Staffordshire Stations – Stone

Last year, when I visited Longton near Stoke-on-Trent, my train passed through Stone railway station. At the time, I said that I would quite like to visit Stone, and so I made it happen on Friday 12th November 2021.

I had originally planned to visit Stone at the end of July this year, but a cancelled train put an end to that plan. This time, there were no cancelled trains to worry about, just delayed trains (five of the six trains I travelled on were late by a few minutes).

The journey, like most of them, began at Burton on Trent station. I took an earlier train than I had planned to Tamworth, because I would have had six minutes to get from the high level to the low level, and I am still not 100% confident that I could get to the right platform, so I played it safe.

It takes three trains to get to Stone from Burton, and the next stopping off point was Stafford. I still shudder at the memory of having to wait an hour in the cold and rain for a train there in 2018 after my train had been cancelled. Happily, there were no long waits for the last train of the morning, which took me to Stone.

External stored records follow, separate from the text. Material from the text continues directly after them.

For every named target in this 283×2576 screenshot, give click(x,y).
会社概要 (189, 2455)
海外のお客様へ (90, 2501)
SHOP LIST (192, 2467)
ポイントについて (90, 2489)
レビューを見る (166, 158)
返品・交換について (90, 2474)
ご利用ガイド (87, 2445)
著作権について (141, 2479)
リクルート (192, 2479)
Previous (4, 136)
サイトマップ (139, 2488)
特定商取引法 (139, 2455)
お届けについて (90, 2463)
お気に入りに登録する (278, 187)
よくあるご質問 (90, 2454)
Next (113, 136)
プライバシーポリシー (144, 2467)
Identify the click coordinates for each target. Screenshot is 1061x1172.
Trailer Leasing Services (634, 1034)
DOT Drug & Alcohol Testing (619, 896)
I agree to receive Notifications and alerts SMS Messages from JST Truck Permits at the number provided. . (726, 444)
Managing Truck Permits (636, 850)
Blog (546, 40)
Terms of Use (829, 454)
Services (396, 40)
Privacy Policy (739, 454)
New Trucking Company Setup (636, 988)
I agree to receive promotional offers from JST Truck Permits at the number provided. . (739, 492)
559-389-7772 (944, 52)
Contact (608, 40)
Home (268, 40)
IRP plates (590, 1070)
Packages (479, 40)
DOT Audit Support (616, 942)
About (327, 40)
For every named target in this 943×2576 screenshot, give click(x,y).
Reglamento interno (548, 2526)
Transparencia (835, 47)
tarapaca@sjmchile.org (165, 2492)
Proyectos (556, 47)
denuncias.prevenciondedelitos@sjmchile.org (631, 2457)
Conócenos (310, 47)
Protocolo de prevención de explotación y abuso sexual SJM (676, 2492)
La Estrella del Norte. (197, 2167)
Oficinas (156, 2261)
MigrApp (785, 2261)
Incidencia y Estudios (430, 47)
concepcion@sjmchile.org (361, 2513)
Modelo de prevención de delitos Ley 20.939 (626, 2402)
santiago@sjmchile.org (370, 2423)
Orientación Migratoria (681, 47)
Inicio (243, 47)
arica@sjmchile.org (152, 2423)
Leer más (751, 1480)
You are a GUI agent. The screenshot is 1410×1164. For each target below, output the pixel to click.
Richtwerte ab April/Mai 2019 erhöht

Stone railway station is a magnificent-looking Grade II listed building. The town’s first station opened in April 1848 at a different location, and closed after just over a year when the present station was opened. The station building is no longer in use by the railways, but is now a community hub run by the local council. The station has a few facilities, such as a ticket machine and help points. There is a waiting shelter on one of the platforms which is decorated with artwork by local children, celebrating the station’s 170th anniversary in 2018.

Stone station actually closed in 2004 while upgrades were carried out on the line, and buses replaced the trains. It wasn’t re-opened until 2008, and services have increased since then. It still only gets under 200,000 annual passengers, which is not a lot for a town the size of Stone, although numbers are increasing annually.

I left the station to have a wander around Stone. The weather was cloudy and dull, seeing as it’s November. I crossed a level crossing near the station and had a walk to a local park, Stonefield Park.

Stonefield Park

After a stroll around the park, I headed for the town centre. The name “Stone” comes from the old English word stān, which means “stone”. Stone has a very good town centre, with the usual chain stores sitting alongside many local businesses, and surprisingly few empty shops. The town’s library is a particularly fine looking building.

Stone library. “If you think reading is boring, you’re doing it wrong”, says the sign.

I left the town centre and headed for the riverside. The River Trent runs through Stone, and there is a small pathway which leads to the Trent & Mersey canal.

Along the canal towpath was a plaque with quite a grisly story on it. In 1839, a 37 year old woman called Christina Collins was travelling by canal boat from Liverpool to London to meet her husband, who was working in the capital. She had raised concerns that the boatmen on the canal boat would “meddle” with her, as they had been drinking excessively and had started behaving in an untoward manner towards her. She was raped and thrown overboard, and her body was discovered near Rugeley. A statue of Christina stands on the other side of the canal.

Like Burton-on-Trent, Stone was a centre for beer brewing in the past, with the John Joules brewery being the most prominent. It was taken over by Burton-based Bass Charrington in the 1960s, and closed in 1974. Most of the brewery’s buildings were demolished, but a bottling plant and stores remains a prominent building next to the canal, alongside some swanky new apartments.

John Joules’ former bottling plant and stores.

Famous people to come from Stone include the former footballer Stan Collymore and Olympians Lizzie Neave and Joe Clarke.

It was soon time for me to leave Stone for the gruelling three-train trip back to Burton. I elected to catch the train to Stoke-on-Trent, and then get the train from there to Derby, and finally catch the train to Burton. For some reason, the train from Stoke to Derby was packed with passengers, even at half past two in the afternoon. The fact it was only a two-carriage train didn’t help matters. The train from Stoke to Derby was running late, but happily so was the train from Derby to Burton, so I didn’t have to wait long to get home.